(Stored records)
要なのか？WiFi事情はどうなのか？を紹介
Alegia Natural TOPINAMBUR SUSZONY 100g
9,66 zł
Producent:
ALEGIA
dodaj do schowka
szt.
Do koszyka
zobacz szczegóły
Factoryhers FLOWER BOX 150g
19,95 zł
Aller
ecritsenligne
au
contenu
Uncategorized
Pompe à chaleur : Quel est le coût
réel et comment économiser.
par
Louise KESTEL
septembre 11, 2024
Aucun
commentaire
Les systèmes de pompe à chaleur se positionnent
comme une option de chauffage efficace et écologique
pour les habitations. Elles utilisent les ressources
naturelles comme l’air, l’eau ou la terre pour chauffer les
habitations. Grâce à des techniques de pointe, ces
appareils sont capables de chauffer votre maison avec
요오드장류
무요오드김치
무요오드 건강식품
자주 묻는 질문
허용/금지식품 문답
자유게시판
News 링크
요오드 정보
--
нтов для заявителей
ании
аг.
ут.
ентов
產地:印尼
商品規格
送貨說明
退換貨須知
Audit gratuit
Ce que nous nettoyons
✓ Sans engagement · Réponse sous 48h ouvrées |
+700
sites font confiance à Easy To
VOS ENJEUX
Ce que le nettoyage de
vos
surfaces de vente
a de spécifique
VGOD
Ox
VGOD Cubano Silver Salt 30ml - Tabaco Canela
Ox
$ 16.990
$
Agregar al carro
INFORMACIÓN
...
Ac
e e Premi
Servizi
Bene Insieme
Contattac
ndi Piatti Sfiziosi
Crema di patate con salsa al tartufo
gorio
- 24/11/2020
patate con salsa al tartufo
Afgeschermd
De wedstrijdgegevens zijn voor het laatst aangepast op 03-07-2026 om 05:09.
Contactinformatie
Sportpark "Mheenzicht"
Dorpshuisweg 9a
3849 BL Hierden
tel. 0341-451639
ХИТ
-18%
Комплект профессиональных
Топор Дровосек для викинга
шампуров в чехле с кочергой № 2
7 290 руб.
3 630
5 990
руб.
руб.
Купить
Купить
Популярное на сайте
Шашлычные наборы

→ YOUR TASK
What lines of the data include the word "pour"? Copy each of them.

→ YOUR SOLUTION
pour les habitations. Elles utilisent les ressources
naturelles comme l’air, l’eau ou la terre pour chauffer les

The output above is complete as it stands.